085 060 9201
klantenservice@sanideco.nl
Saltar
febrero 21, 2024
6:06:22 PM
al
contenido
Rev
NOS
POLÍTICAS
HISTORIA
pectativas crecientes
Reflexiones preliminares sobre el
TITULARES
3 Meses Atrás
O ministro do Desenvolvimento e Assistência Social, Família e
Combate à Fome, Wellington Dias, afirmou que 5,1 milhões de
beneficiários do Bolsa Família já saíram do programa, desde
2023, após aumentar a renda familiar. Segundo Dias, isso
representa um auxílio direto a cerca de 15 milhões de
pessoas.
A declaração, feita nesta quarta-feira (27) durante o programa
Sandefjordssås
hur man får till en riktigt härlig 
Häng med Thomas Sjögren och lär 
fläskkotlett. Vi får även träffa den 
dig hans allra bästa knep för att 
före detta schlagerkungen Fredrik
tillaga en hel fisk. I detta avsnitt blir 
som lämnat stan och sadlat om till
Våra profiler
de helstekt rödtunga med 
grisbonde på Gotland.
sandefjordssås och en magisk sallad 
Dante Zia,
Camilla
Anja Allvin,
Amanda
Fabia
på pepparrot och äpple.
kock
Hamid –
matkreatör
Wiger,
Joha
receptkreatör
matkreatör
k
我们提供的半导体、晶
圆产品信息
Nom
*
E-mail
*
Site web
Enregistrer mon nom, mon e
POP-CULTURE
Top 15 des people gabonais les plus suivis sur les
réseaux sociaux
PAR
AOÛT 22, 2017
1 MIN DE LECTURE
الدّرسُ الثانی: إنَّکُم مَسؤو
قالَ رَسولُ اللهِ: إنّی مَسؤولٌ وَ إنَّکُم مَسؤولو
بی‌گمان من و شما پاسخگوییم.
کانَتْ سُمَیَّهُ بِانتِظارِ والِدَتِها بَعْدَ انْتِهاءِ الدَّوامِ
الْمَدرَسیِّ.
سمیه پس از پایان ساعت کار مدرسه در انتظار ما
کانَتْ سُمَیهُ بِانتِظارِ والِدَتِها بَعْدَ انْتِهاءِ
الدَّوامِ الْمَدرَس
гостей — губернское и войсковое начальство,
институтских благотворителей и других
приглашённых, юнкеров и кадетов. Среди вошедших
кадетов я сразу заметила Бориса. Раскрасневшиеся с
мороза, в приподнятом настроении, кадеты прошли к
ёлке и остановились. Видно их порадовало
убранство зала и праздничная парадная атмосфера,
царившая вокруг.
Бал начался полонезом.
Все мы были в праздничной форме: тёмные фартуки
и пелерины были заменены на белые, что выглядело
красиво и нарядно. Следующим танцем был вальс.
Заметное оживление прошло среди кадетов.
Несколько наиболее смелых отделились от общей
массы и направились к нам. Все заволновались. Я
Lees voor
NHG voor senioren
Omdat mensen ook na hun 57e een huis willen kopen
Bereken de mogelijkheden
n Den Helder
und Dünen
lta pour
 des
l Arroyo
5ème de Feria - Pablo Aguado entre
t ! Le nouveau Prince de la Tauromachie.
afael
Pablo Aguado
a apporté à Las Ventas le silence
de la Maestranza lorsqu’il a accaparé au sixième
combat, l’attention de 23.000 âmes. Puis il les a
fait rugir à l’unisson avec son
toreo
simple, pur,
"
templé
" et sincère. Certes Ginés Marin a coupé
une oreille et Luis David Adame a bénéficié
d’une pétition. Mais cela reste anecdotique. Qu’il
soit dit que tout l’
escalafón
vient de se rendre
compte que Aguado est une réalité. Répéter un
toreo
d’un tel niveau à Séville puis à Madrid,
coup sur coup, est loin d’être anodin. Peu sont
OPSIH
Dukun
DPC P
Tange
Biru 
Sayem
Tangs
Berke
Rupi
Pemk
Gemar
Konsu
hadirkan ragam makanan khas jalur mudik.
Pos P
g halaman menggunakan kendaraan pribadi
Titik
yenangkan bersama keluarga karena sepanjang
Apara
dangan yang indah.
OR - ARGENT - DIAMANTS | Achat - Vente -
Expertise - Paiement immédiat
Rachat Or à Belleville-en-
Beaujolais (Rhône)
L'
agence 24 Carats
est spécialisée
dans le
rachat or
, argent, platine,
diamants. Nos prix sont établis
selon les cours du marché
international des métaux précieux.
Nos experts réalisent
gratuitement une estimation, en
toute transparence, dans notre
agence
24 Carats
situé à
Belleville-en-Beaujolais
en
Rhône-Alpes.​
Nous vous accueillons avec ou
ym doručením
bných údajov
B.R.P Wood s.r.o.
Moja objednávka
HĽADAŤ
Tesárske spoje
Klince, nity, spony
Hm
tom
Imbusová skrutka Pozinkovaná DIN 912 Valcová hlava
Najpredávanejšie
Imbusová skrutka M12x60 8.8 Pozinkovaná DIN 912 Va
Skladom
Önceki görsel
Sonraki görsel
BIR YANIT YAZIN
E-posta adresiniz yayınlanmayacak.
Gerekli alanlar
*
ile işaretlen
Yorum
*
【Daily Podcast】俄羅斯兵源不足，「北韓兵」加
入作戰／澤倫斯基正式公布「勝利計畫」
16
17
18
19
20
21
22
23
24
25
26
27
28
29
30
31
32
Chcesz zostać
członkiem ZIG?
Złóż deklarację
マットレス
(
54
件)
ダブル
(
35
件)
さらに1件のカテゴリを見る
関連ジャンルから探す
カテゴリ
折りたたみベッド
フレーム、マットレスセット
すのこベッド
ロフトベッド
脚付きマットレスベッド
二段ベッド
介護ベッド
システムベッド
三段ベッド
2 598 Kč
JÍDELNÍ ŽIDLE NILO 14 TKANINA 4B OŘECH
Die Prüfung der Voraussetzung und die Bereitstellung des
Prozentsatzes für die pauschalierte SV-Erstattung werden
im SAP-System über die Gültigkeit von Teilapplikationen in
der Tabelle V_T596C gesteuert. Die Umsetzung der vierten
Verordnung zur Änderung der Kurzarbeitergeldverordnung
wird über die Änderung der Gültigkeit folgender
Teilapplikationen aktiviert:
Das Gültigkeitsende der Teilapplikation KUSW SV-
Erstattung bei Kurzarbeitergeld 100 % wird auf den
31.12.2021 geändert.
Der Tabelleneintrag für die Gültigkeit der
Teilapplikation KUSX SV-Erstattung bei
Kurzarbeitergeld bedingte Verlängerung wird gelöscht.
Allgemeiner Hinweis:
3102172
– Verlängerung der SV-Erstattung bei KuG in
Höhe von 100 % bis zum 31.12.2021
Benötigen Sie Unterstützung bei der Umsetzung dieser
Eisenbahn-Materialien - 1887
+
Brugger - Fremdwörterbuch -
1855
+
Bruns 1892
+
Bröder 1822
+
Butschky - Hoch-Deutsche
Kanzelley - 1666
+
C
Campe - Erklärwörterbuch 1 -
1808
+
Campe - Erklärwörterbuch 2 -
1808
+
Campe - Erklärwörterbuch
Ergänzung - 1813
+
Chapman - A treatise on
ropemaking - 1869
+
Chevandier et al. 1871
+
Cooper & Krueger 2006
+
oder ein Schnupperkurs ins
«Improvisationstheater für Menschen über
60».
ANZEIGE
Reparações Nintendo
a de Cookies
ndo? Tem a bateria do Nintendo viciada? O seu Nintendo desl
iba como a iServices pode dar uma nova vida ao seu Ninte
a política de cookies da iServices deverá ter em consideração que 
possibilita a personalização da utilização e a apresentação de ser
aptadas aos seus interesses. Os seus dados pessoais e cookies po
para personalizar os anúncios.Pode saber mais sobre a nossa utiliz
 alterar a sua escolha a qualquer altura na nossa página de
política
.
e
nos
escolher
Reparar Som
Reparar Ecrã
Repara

============================================================

All the material, top to bottom: write it out again precisely.

> _Answer to this problem_:
085 060 9201
klantenservice@sanideco.nl
Saltar
febrero 21, 2024
6:06:22 PM
al
contenido
Rev
NOS
POLÍTICAS
HISTORIA
pectativas crecientes
Reflexiones preliminares sobre el
TITULARES
3 Meses Atrás
O ministro do Desenvolvimento e Assistência Social, Família e
Combate à Fome, Wellington Dias, afirmou que 5,1 milhões de
beneficiários do Bolsa Família já saíram do programa, desde
2023, após aumentar a renda familiar. Segundo Dias, isso
representa um auxílio direto a cerca de 15 milhões de
pessoas.
A declaração, feita nesta quarta-feira (27) durante o programa
Sandefjordssås
hur man får till en riktigt härlig 
Häng med Thomas Sjögren och lär 
fläskkotlett. Vi får även träffa den 
dig hans allra bästa knep för att 
före detta schlagerkungen Fredrik
tillaga en hel fisk. I detta avsnitt blir 
som lämnat stan och sadlat om till
Våra profiler
de helstekt rödtunga med 
grisbonde på Gotland.
sandefjordssås och en magisk sallad 
Dante Zia,
Camilla
Anja Allvin,
Amanda
Fabia
på pepparrot och äpple.
kock
Hamid –
matkreatör
Wiger,
Joha
receptkreatör
matkreatör
k
我们提供的半导体、晶
圆产品信息
Nom
*
E-mail
*
Site web
Enregistrer mon nom, mon e
POP-CULTURE
Top 15 des people gabonais les plus suivis sur les
réseaux sociaux
PAR
AOÛT 22, 2017
1 MIN DE LECTURE
الدّرسُ الثانی: إنَّکُم مَسؤو
قالَ رَسولُ اللهِ: إنّی مَسؤولٌ وَ إنَّکُم مَسؤولو
بی‌گمان من و شما پاسخگوییم.
کانَتْ سُمَیَّهُ بِانتِظارِ والِدَتِها بَعْدَ انْتِهاءِ الدَّوامِ
الْمَدرَسیِّ.
سمیه پس از پایان ساعت کار مدرسه در انتظار ما
کانَتْ سُمَیهُ بِانتِظارِ والِدَتِها بَعْدَ انْتِهاءِ
الدَّوامِ الْمَدرَس
гостей — губернское и войсковое начальство,
институтских благотворителей и других
приглашённых, юнкеров и кадетов. Среди вошедших
кадетов я сразу заметила Бориса. Раскрасневшиеся с
мороза, в приподнятом настроении, кадеты прошли к
ёлке и остановились. Видно их порадовало
убранство зала и праздничная парадная атмосфера,
царившая вокруг.
Бал начался полонезом.
Все мы были в праздничной форме: тёмные фартуки
и пелерины были заменены на белые, что выглядело
красиво и нарядно. Следующим танцем был вальс.
Заметное оживление прошло среди кадетов.
Несколько наиболее смелых отделились от общей
массы и направились к нам. Все заволновались. Я
Lees voor
NHG voor senioren
Omdat mensen ook na hun 57e een huis willen kopen
Bereken de mogelijkheden
n Den Helder
und Dünen
lta pour
 des
l Arroyo
5ème de Feria - Pablo Aguado entre
t ! Le nouveau Prince de la Tauromachie.
afael
Pablo Aguado
a apporté à Las Ventas le silence
de la Maestranza lorsqu’il a accaparé au sixième
combat, l’attention de 23.000 âmes. Puis il les a
fait rugir à l’unisson avec son
toreo
simple, pur,
"
templé
" et sincère. Certes Ginés Marin a coupé
une oreille et Luis David Adame a bénéficié
d’une pétition. Mais cela reste anecdotique. Qu’il
soit dit que tout l’
escalafón
vient de se rendre
compte que Aguado est une réalité. Répéter un
toreo
d’un tel niveau à Séville puis à Madrid,
coup sur coup, est loin d’être anodin. Peu sont
OPSIH
Dukun
DPC P
Tange
Biru 
Sayem
Tangs
Berke
Rupi
Pemk
Gemar
Konsu
hadirkan ragam makanan khas jalur mudik.
Pos P
g halaman menggunakan kendaraan pribadi
Titik
yenangkan bersama keluarga karena sepanjang
Apara
dangan yang indah.
OR - ARGENT - DIAMANTS | Achat - Vente -
Expertise - Paiement immédiat
Rachat Or à Belleville-en-
Beaujolais (Rhône)
L'
agence 24 Carats
est spécialisée
dans le
rachat or
, argent, platine,
diamants. Nos prix sont établis
selon les cours du marché
international des métaux précieux.
Nos experts réalisent
gratuitement une estimation, en
toute transparence, dans notre
agence
24 Carats
situé à
Belleville-en-Beaujolais
en
Rhône-Alpes.​
Nous vous accueillons avec ou
ym doručením
bných údajov
B.R.P Wood s.r.o.
Moja objednávka
HĽADAŤ
Tesárske spoje
Klince, nity, spony
Hm
tom
Imbusová skrutka Pozinkovaná DIN 912 Valcová hlava
Najpredávanejšie
Imbusová skrutka M12x60 8.8 Pozinkovaná DIN 912 Va
Skladom
Önceki görsel
Sonraki görsel
BIR YANIT YAZIN
E-posta adresiniz yayınlanmayacak.
Gerekli alanlar
*
ile işaretlen
Yorum
*
【Daily Podcast】俄羅斯兵源不足，「北韓兵」加
入作戰／澤倫斯基正式公布「勝利計畫」
16
17
18
19
20
21
22
23
24
25
26
27
28
29
30
31
32
Chcesz zostać
członkiem ZIG?
Złóż deklarację
マットレス
(
54
件)
ダブル
(
35
件)
さらに1件のカテゴリを見る
関連ジャンルから探す
カテゴリ
折りたたみベッド
フレーム、マットレスセット
すのこベッド
ロフトベッド
脚付きマットレスベッド
二段ベッド
介護ベッド
システムベッド
三段ベッド
2 598 Kč
JÍDELNÍ ŽIDLE NILO 14 TKANINA 4B OŘECH
Die Prüfung der Voraussetzung und die Bereitstellung des
Prozentsatzes für die pauschalierte SV-Erstattung werden
im SAP-System über die Gültigkeit von Teilapplikationen in
der Tabelle V_T596C gesteuert. Die Umsetzung der vierten
Verordnung zur Änderung der Kurzarbeitergeldverordnung
wird über die Änderung der Gültigkeit folgender
Teilapplikationen aktiviert:
Das Gültigkeitsende der Teilapplikation KUSW SV-
Erstattung bei Kurzarbeitergeld 100 % wird auf den
31.12.2021 geändert.
Der Tabelleneintrag für die Gültigkeit der
Teilapplikation KUSX SV-Erstattung bei
Kurzarbeitergeld bedingte Verlängerung wird gelöscht.
Allgemeiner Hinweis:
3102172
– Verlängerung der SV-Erstattung bei KuG in
Höhe von 100 % bis zum 31.12.2021
Benötigen Sie Unterstützung bei der Umsetzung dieser
Eisenbahn-Materialien - 1887
+
Brugger - Fremdwörterbuch -
1855
+
Bruns 1892
+
Bröder 1822
+
Butschky - Hoch-Deutsche
Kanzelley - 1666
+
C
Campe - Erklärwörterbuch 1 -
1808
+
Campe - Erklärwörterbuch 2 -
1808
+
Campe - Erklärwörterbuch
Ergänzung - 1813
+
Chapman - A treatise on
ropemaking - 1869
+
Chevandier et al. 1871
+
Cooper & Krueger 2006
+
oder ein Schnupperkurs ins
«Improvisationstheater für Menschen über
60».
ANZEIGE
Reparações Nintendo
a de Cookies
ndo? Tem a bateria do Nintendo viciada? O seu Nintendo desl
iba como a iServices pode dar uma nova vida ao seu Ninte
a política de cookies da iServices deverá ter em consideração que 
possibilita a personalização da utilização e a apresentação de ser
aptadas aos seus interesses. Os seus dados pessoais e cookies po
para personalizar os anúncios.Pode saber mais sobre a nossa utiliz
 alterar a sua escolha a qualquer altura na nossa página de
política
.
e
nos
escolher
Reparar Som
Reparar Ecrã
Repara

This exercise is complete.